Targeting colorectal cancer with Herba Patriniae and Coix seed: Network pharmacology, molecular docking, and in vitro validation

Figure 1 Flow chart depicting the study methodology. Various databases were searched to obtain common targets of colorectal cancer (CRC) and Herba Patriniae-Coix seed. Possible targets and pathways for CRC were analyzed via network pharmacology and finally verified through in vitro experiments.

Figure 2 Venn diagram of the active ingredients and disease targets.

Figure 3 Protein-protein interaction analysis of the intersection targets between Herba Patriniae-Coix seed and colorectal cancer. A: The protein-protein interaction (PPI) network between the Herba Patriniae-Coix seed and colorectal cancer intersection targets; B and C: The top 30 core targets identified through PPI network analysis; D: The impact map revealing the relationship between traditional Chinese medicine, core components, and core genes.

Figure 4 Gene ontology. A and B: Gene ontology functional enrichment analysis. BP: Biological process; CC: Cell component; MF: Molecular function.

Figure 5 Kyoto Encyclopedia of Genes and Genomes pathway enrichment analysis. The X-axis denotes the enrichment rate of these genes within the total gene pool, whereas the Y-axis indicates the enrichment pathway of the target gene (P ≤ 0.05). The depth of the color corresponds to the magnitude of the value, whereas the size of the circle reflects the enrichment count of these pathways. The top five signaling pathways are: Pathways in cancer, phosphoinositide 3-kinase-Akt signaling pathway, proteoglycans in cancer, chemical carcinogenesis, receptor activation, and microRNAs in cancer.

Figure 6 Herbal components-target-pathway-disease network for Herba Patriniae-Coix seed anti-colorectal cancer therapy. The light-green inverted triangles symbolize herbs, the dark-green circles signify the active ingredients of various herbs, the yellow circles denote general targets, the yellow squares indicate core targets, the orange rectangles correspond to pathways, and the red octagons represent diseases.

Figure 7 Heat map of molecular docking binding energy between the five core components and targets. All five active components showed a strong binding affinity for EGFR, AKT1, TNF, HSP90AA1, and SRC. Among them, acacetin, bolusanthol B, luteolin, and quercetin exhibited the best docking effect with AKT1.
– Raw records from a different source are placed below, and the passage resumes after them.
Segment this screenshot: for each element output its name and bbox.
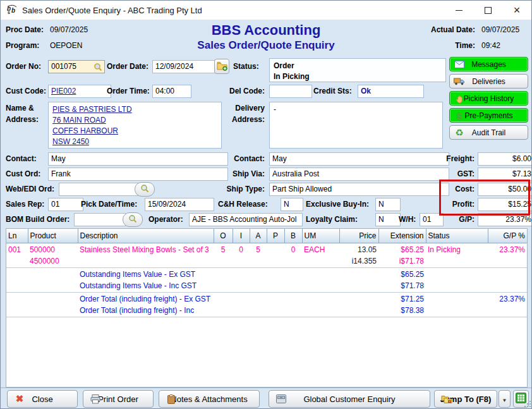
profit-field[interactable]: $15.25 bbox=[478, 198, 532, 211]
messages-button[interactable]: Messages bbox=[449, 57, 528, 71]
audit-trail-button[interactable]: Audit Trail bbox=[449, 125, 528, 140]
cust-ord-field[interactable]: Frank bbox=[48, 168, 228, 181]
operator-field[interactable]: AJE - BBS Accounting Auto-Jol bbox=[189, 213, 303, 226]
gst-field[interactable]: $7.13 bbox=[478, 168, 532, 181]
ship-via-field[interactable]: Australia Post bbox=[269, 168, 449, 181]
bom-build-field[interactable] bbox=[74, 213, 126, 226]
cust-code-link[interactable]: PIE002 bbox=[51, 87, 76, 95]
del-code-label: Del Code: bbox=[223, 87, 265, 95]
sales-rep-label: Sales Rep: bbox=[6, 200, 44, 209]
actual-date-label: Actual Date: bbox=[405, 25, 475, 34]
cell-um: EACH bbox=[304, 244, 337, 255]
col-um: UM bbox=[302, 229, 339, 243]
sales-rep-field[interactable]: 01 bbox=[48, 198, 83, 211]
exclusive-buyin-field[interactable]: N bbox=[375, 198, 401, 211]
jump-to-dropdown-button[interactable] bbox=[499, 390, 511, 408]
col-ln: Ln bbox=[6, 229, 28, 243]
address-line-link[interactable]: COFFS HARBOUR bbox=[52, 126, 118, 135]
ch-release-field[interactable]: N bbox=[281, 198, 303, 211]
ship-via-value: Australia Post bbox=[272, 169, 319, 178]
col-gp: G/P % bbox=[488, 229, 527, 243]
cell-product-2: 4500000 bbox=[30, 255, 76, 267]
cell-extension-1: $65.25 bbox=[380, 244, 424, 255]
maximize-button[interactable] bbox=[473, 1, 502, 20]
time-value: 09:42 bbox=[481, 41, 500, 50]
col-price: Price bbox=[339, 229, 378, 243]
spreadsheet-icon bbox=[516, 393, 526, 405]
order-no-field[interactable]: 001075 bbox=[48, 60, 105, 73]
deliveries-button[interactable]: Deliveries bbox=[449, 74, 528, 89]
freight-field[interactable]: $6.00 bbox=[478, 152, 532, 166]
ship-type-label: Ship Type: bbox=[223, 185, 265, 193]
pick-datetime-value: 15/09/2024 bbox=[148, 200, 186, 209]
summary-value: $71.78 bbox=[380, 280, 424, 291]
contact-left-field[interactable]: May bbox=[48, 152, 228, 166]
order-lines-table: Ln Product Description O I A P B UM Pric… bbox=[6, 228, 528, 388]
cell-product-1: 500000 bbox=[30, 244, 76, 255]
minimize-icon bbox=[456, 10, 462, 11]
order-date-value: 12/09/2024 bbox=[155, 62, 193, 71]
web-edi-field[interactable] bbox=[59, 183, 138, 196]
close-window-button[interactable] bbox=[502, 1, 531, 20]
status-line1: Order bbox=[274, 61, 442, 71]
global-customer-enquiry-button-label: Global Customer Enquiry bbox=[303, 394, 395, 404]
export-spreadsheet-button[interactable] bbox=[513, 390, 529, 408]
pre-payments-button[interactable]: Pre-Payments bbox=[449, 108, 528, 123]
summary-value: $71.25 bbox=[380, 293, 424, 305]
notes-attachments-button[interactable]: Notes & Attachments bbox=[159, 390, 260, 408]
bom-search-button[interactable] bbox=[123, 212, 143, 227]
del-code-field[interactable] bbox=[269, 85, 312, 98]
address-line-link[interactable]: PIES & PASTRIES LTD bbox=[52, 105, 132, 114]
summary-value: $65.25 bbox=[380, 269, 424, 280]
folders-icon bbox=[441, 394, 452, 404]
global-customer-enquiry-button[interactable]: Global Customer Enquiry bbox=[269, 390, 430, 408]
delivery-address-label-2: Address: bbox=[223, 115, 265, 124]
contact-right-field[interactable]: May bbox=[269, 152, 449, 166]
minimize-button[interactable] bbox=[444, 1, 473, 20]
operator-value: AJE - BBS Accounting Auto-Jol bbox=[192, 215, 296, 224]
name-address-box: PIES & PASTRIES LTD 76 MAIN ROAD COFFS H… bbox=[48, 102, 222, 149]
ch-release-value: N bbox=[284, 200, 289, 209]
summary-label: Outstanding Items Value - Inc GST bbox=[80, 280, 212, 291]
summary-label: Outstanding Items Value - Ex GST bbox=[80, 269, 212, 280]
wh-value: 01 bbox=[423, 215, 431, 224]
col-o: O bbox=[214, 229, 233, 243]
resize-grip[interactable] bbox=[529, 406, 531, 407]
order-line-row[interactable]: 001 5000004500000 Stainless Steel Mixing… bbox=[6, 243, 527, 268]
pre-payments-button-label: Pre-Payments bbox=[464, 111, 512, 120]
order-time-field[interactable]: 04:00 bbox=[152, 85, 191, 98]
gp-field[interactable]: 23.37% bbox=[478, 213, 532, 226]
address-line-link[interactable]: 76 MAIN ROAD bbox=[52, 116, 106, 125]
address-line-link[interactable]: NSW 2450 bbox=[52, 137, 89, 146]
print-order-button[interactable]: Print Order bbox=[83, 390, 154, 408]
cost-field[interactable]: $50.00 bbox=[478, 183, 532, 196]
cell-extension-2: i$71.78 bbox=[380, 255, 424, 267]
credit-sts-field[interactable]: Ok bbox=[358, 85, 424, 98]
search-icon bbox=[128, 214, 137, 225]
order-time-value: 04:00 bbox=[155, 87, 174, 95]
jump-to-button[interactable]: Jump To (F8) bbox=[434, 390, 497, 408]
cell-p bbox=[269, 244, 282, 255]
cust-code-label: Cust Code: bbox=[6, 87, 46, 95]
pick-datetime-field[interactable]: 15/09/2024 bbox=[145, 198, 214, 211]
time-label: Time: bbox=[405, 41, 475, 50]
search-icon[interactable] bbox=[94, 63, 102, 73]
gp-value: 23.37% bbox=[505, 215, 531, 224]
loyalty-claim-value: N bbox=[378, 215, 384, 224]
order-date-field[interactable]: 12/09/2024 bbox=[152, 60, 217, 73]
close-button[interactable]: Close bbox=[7, 390, 78, 408]
col-i: I bbox=[233, 229, 250, 243]
order-date-lookup-button[interactable] bbox=[214, 59, 229, 74]
web-edi-search-button[interactable] bbox=[135, 182, 155, 197]
cust-code-field[interactable]: PIE002 bbox=[48, 85, 111, 98]
loyalty-claim-field[interactable]: N bbox=[375, 213, 401, 226]
credit-sts-value: Ok bbox=[361, 87, 371, 95]
ship-type-field[interactable]: Part Ship Allowed bbox=[269, 183, 449, 196]
app-window: bbs Sales Order/Quote Enquiry - ABC Trad… bbox=[0, 0, 532, 409]
order-no-label: Order No: bbox=[6, 62, 41, 71]
messages-button-label: Messages bbox=[471, 60, 506, 69]
picking-history-button[interactable]: Picking History bbox=[449, 91, 528, 106]
close-icon bbox=[514, 4, 521, 16]
name-address-label-1: Name & bbox=[6, 104, 34, 113]
col-product: Product bbox=[28, 229, 78, 243]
Figure 8 Molecular docking results of the core targets. A: AKT1-Acacetin; B: AKT1-Bolusanthol B; C: AKT1-Luteolin; D: AKT1-Quercetin. The amino acid residues of the human target protein, AKT1, that interacted with luteolin and quercetin were THR-211, TYR-272, and GLN-79, and those that interacted with acacetin and bolusanthol B were THR-211, ASP-274, and THR-81, where the molecules matched well with the protein cavity. In the two-dimensional diagram of molecular interactions, the green dotted lines indicate hydrogen bonding and the red dashed lines indicate hydrophobic interactions, demonstrating directionality.
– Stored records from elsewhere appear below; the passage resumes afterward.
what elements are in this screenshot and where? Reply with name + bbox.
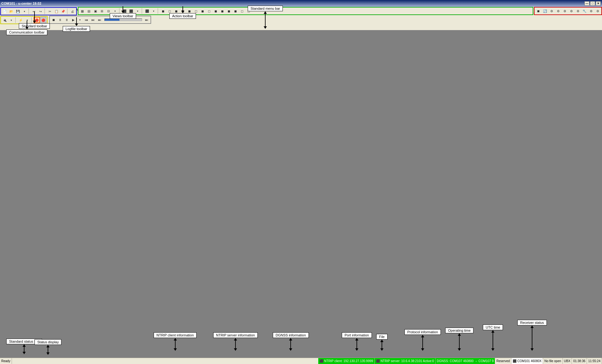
titlebar: COM101 - u-center 19.02 — □ ✕	[0, 0, 602, 7]
view8d-btn[interactable]: ◼	[180, 8, 186, 14]
log-end2[interactable]: ⏭	[144, 17, 150, 23]
act7-btn[interactable]: ⚙	[575, 8, 581, 14]
view-dd[interactable]: ▼	[112, 8, 118, 14]
vsep1	[119, 8, 120, 14]
view7-btn[interactable]: ⬛	[144, 8, 150, 14]
view8b-btn[interactable]: ◻	[166, 8, 173, 14]
titlebar-controls: — □ ✕	[584, 1, 601, 6]
copy-button[interactable]: 📋	[53, 8, 60, 14]
view8f-btn[interactable]: ◻	[193, 8, 199, 14]
act4-btn[interactable]: ⚙	[555, 8, 561, 14]
status-ntrip-client: ⬛ NTRIP client: 192.130.27.135:9999	[318, 358, 375, 364]
view8l-btn[interactable]: ◼	[232, 8, 239, 14]
log-prev[interactable]: ⏮	[83, 17, 90, 23]
view6b-btn[interactable]: ⬛	[128, 8, 134, 14]
status-utc-time: 11:55:24	[587, 358, 602, 364]
status-reserved: Reserved	[495, 358, 511, 364]
standard-toolbar: 📄 📂 💾 ▼ ↩ ↪ ✂ 📋 📌 🖨	[0, 7, 77, 15]
comm-rate-dd[interactable]: ▼	[24, 17, 30, 23]
minimize-button[interactable]: —	[584, 1, 589, 6]
view8m-btn[interactable]: ◻	[239, 8, 245, 14]
redo-button[interactable]: ↪	[37, 8, 44, 14]
main-content	[0, 30, 602, 358]
views-toolbar: ▦ ▤ ▣ ⊞ ⊟ ▼ ⬛ ⬛ ▼ ⬛ ▼ ◼ ◻ ◼ ◼ ◼ ◻ ◼ ◻ ◼ …	[78, 7, 533, 15]
log-play[interactable]: ▶	[70, 17, 77, 23]
separator2	[45, 8, 46, 14]
toolbar-area: 📄 📂 💾 ▼ ↩ ↪ ✂ 📋 📌 🖨 ▦ ▤ ▣ ⊞ ⊟ ▼ ⬛ ⬛ ▼	[0, 7, 602, 24]
csep1	[15, 17, 17, 23]
csep2	[31, 17, 33, 23]
act3-btn[interactable]: ⚙	[548, 8, 555, 14]
status-port: ⬛ COM101 46080X	[511, 358, 543, 364]
titlebar-title: COM101 - u-center 19.02	[1, 2, 41, 5]
separator1	[29, 8, 30, 14]
view8c-btn[interactable]: ◼	[173, 8, 179, 14]
new-button[interactable]: 📄	[2, 8, 8, 14]
statusbar: Ready ⬛ NTRIP client: 192.130.27.135:999…	[0, 358, 602, 364]
act6-btn[interactable]: ⚙	[568, 8, 574, 14]
open-button[interactable]: 📂	[8, 8, 14, 14]
view6c-dd[interactable]: ▼	[135, 8, 141, 14]
act10-btn[interactable]: ⚙	[594, 8, 601, 14]
status-dgnss: DGNSS: COM107 460800 → COM107 9	[436, 358, 495, 364]
log-play-dd[interactable]: ▼	[77, 17, 83, 23]
toolbar-row2: 🔌 ▼ ⚡ ▼ 🔴 🔴 ⏹ ⏸ ⏸ ▶ ▼ ⏮ ⏭ ⏭ ⏭	[0, 16, 602, 24]
view6-btn[interactable]: ⬛	[121, 8, 128, 14]
vsep2	[142, 8, 143, 14]
status-operating-time: 01:38:36	[572, 358, 587, 364]
view8j-btn[interactable]: ◼	[219, 8, 225, 14]
log-pause2[interactable]: ⏸	[64, 17, 70, 23]
act1-btn[interactable]: ⏹	[535, 8, 541, 14]
status-ntrip-server: ⬛ NTRIP server: 10.6.4.38:2101 Active:0	[375, 358, 436, 364]
close-button[interactable]: ✕	[596, 1, 601, 6]
status-protocol: UBX	[563, 358, 572, 364]
save-button[interactable]: 💾	[15, 8, 21, 14]
toolbar-row1: 📄 📂 💾 ▼ ↩ ↪ ✂ 📋 📌 🖨 ▦ ▤ ▣ ⊞ ⊟ ▼ ⬛ ⬛ ▼	[0, 7, 602, 16]
log-stop[interactable]: ⏹	[50, 17, 57, 23]
view8-btn[interactable]: ◼	[160, 8, 166, 14]
undo-button[interactable]: ↩	[31, 8, 37, 14]
view4-btn[interactable]: ⊞	[99, 8, 105, 14]
maximize-button[interactable]: □	[590, 1, 595, 6]
vsep3	[158, 8, 159, 14]
log-end[interactable]: ⏭	[97, 17, 103, 23]
action-toolbar: ⏹ 🔄 ⚙ ⚙ ⚙ ⚙ ⚙ 🔧 ⚙ ⚙	[534, 7, 602, 15]
print-button[interactable]: 🖨	[69, 8, 76, 14]
cut-button[interactable]: ✂	[47, 8, 53, 14]
view1-btn[interactable]: ▦	[79, 8, 85, 14]
comm-rate[interactable]: ⚡	[18, 17, 24, 23]
status-ready: Ready	[0, 358, 12, 364]
view3-btn[interactable]: ▣	[92, 8, 98, 14]
save-dropdown[interactable]: ▼	[21, 8, 28, 14]
view8k-btn[interactable]: ◼	[226, 8, 232, 14]
view8g-btn[interactable]: ◼	[199, 8, 206, 14]
act9-btn[interactable]: ⚙	[588, 8, 594, 14]
comm-dd[interactable]: ▼	[8, 17, 14, 23]
act2-btn[interactable]: 🔄	[542, 8, 548, 14]
paste-button[interactable]: 📌	[60, 8, 66, 14]
view8h-btn[interactable]: ◻	[206, 8, 212, 14]
act8-btn[interactable]: 🔧	[581, 8, 588, 14]
comm-active2[interactable]: 🔴	[40, 17, 46, 23]
comm-toolbar: 🔌 ▼ ⚡ ▼ 🔴 🔴	[0, 16, 48, 24]
status-file: No file open	[543, 358, 562, 364]
log-slider[interactable]	[104, 18, 142, 21]
separator3	[67, 8, 68, 14]
logfile-toolbar: ⏹ ⏸ ⏸ ▶ ▼ ⏮ ⏭ ⏭ ⏭	[49, 16, 151, 24]
view7b-dd[interactable]: ▼	[150, 8, 157, 14]
view8e-btn[interactable]: ◼	[186, 8, 193, 14]
log-next[interactable]: ⏭	[90, 17, 96, 23]
log-pause[interactable]: ⏸	[57, 17, 63, 23]
view8n-btn[interactable]: ◻	[246, 8, 252, 14]
view2-btn[interactable]: ▤	[86, 8, 92, 14]
comm-active[interactable]: 🔴	[34, 17, 40, 23]
act5-btn[interactable]: ⚙	[562, 8, 568, 14]
view5-btn[interactable]: ⊟	[105, 8, 112, 14]
view8i-btn[interactable]: ◼	[213, 8, 219, 14]
comm-connect[interactable]: 🔌	[2, 17, 8, 23]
Figure 9 Acacetin markedly inhibited HT-29 cell proliferation. A: Cell viability of HT-29 cells measured with the Cell Counting Kit-8 (CCK-8) assay after treatment with different concentrations of acacetin; B: The CCK-8 assay demonstrated that the IC50 value of HT-29 cells for acacetin was 38 μM. ^aP < 0.05 and ^bP < 0.001 compared to control cells.

Figure 10  Acacetin suppresses HT-29 cell migration. A: HT-29 cells were treated with various doses of acacetin (0 μM, 38 μM, and 55 μM) for 24 hours and 48 hours, and their migratory behavior analyzed using wound healing assays; B: ^aP < 0.05 compared to control cells.
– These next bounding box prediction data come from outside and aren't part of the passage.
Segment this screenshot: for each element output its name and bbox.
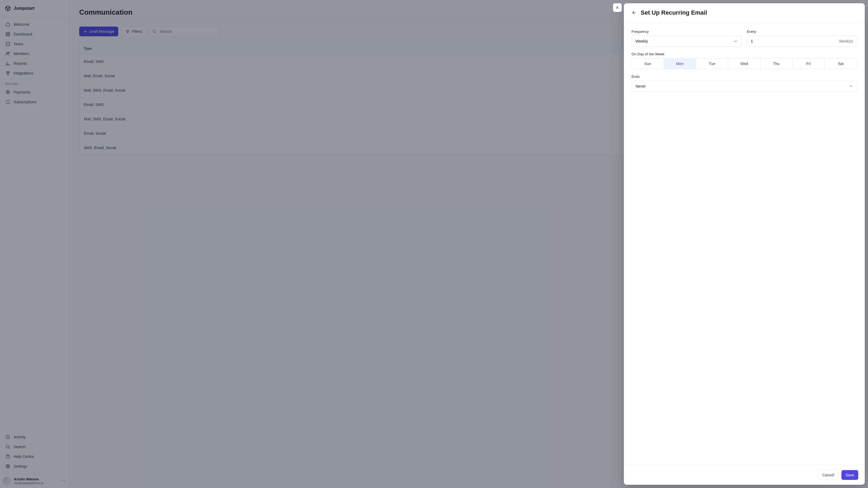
frequency-select[interactable]: Weekly	[631, 36, 742, 46]
save-button[interactable]: Save	[841, 470, 858, 480]
ends-group: Ends Never	[631, 74, 857, 92]
button-label: Save	[845, 473, 854, 477]
day-tabs: Sun Mon Tue Wed Thu Fri Sat	[631, 58, 857, 69]
every-unit: Week(s)	[839, 39, 853, 43]
day-label: On Day of the Week	[631, 52, 857, 56]
every-input-wrap: Week(s)	[747, 36, 857, 46]
chevron-down-icon	[849, 84, 853, 88]
day-tab-wed[interactable]: Wed	[728, 59, 761, 69]
frequency-label: Frequency	[631, 30, 742, 34]
day-tab-thu[interactable]: Thu	[760, 59, 793, 69]
panel-header: Set Up Recurring Email	[624, 3, 865, 23]
ends-select[interactable]: Never	[631, 81, 857, 92]
arrow-left-icon	[631, 10, 637, 15]
frequency-group: Frequency Weekly	[631, 30, 742, 46]
frequency-value: Weekly	[636, 39, 648, 43]
day-tab-sat[interactable]: Sat	[825, 59, 857, 69]
every-value-input[interactable]	[751, 39, 767, 43]
every-group: Every Week(s)	[747, 30, 857, 46]
close-button[interactable]	[613, 3, 622, 12]
panel-body: Frequency Weekly Every Week(s)	[624, 23, 865, 465]
cancel-button[interactable]: Cancel	[818, 470, 838, 480]
ends-value: Never	[636, 84, 646, 88]
day-tab-sun[interactable]: Sun	[632, 59, 664, 69]
every-label: Every	[747, 30, 857, 34]
day-group: On Day of the Week Sun Mon Tue Wed Thu F…	[631, 52, 857, 69]
recurring-email-panel: Set Up Recurring Email Frequency Weekly …	[624, 3, 865, 485]
day-tab-mon[interactable]: Mon	[664, 59, 696, 69]
close-icon	[615, 5, 620, 10]
day-tab-fri[interactable]: Fri	[793, 59, 825, 69]
day-tab-tue[interactable]: Tue	[696, 59, 728, 69]
button-label: Cancel	[822, 473, 834, 477]
panel-footer: Cancel Save	[624, 465, 865, 485]
panel-title: Set Up Recurring Email	[641, 9, 707, 16]
back-button[interactable]	[631, 10, 637, 15]
ends-label: Ends	[631, 74, 857, 78]
modal-overlay: Set Up Recurring Email Frequency Weekly …	[0, 0, 868, 488]
chevron-down-icon	[734, 39, 738, 43]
Figure 11  Acacetin promotes apoptosis in HT-29 cells. A and B: Flow cytometry using Annexin V-FITC staining detected apoptosis in HT-29 cells treated with 38 μM and 55 μM acacetin for 48 hours; C-E: Western blotting analysis evaluating apoptosis in HT-29 cells. The results showed that Acacetin (38 μM, 55 μM) could significantly increase the expression of cleaved caspase-3 protein and inhibited Survivin protein compared with the control group. The histograms indicating statistical significance levels. ^aP < 0.05, ^bP < 0.01, ^cP < 0.001.

Figure 12  Acacetin inhibits HT-29 cell progression by targeting the phosphoinositide 3-kinase/Akt/p53 pathway. Western blotting analysis was conducted on HT-29 cells treated with 38 μM and 55 μM acacetin for 48 hours, with β-actin serving as the internal reference. Data quantification was performed using ImageJ software. Statistical significance was denoted as ^aP < 0.05, ^bP < 0.01, and ^cP < 0.001. PI3K: Phosphoinositide 3-kinase.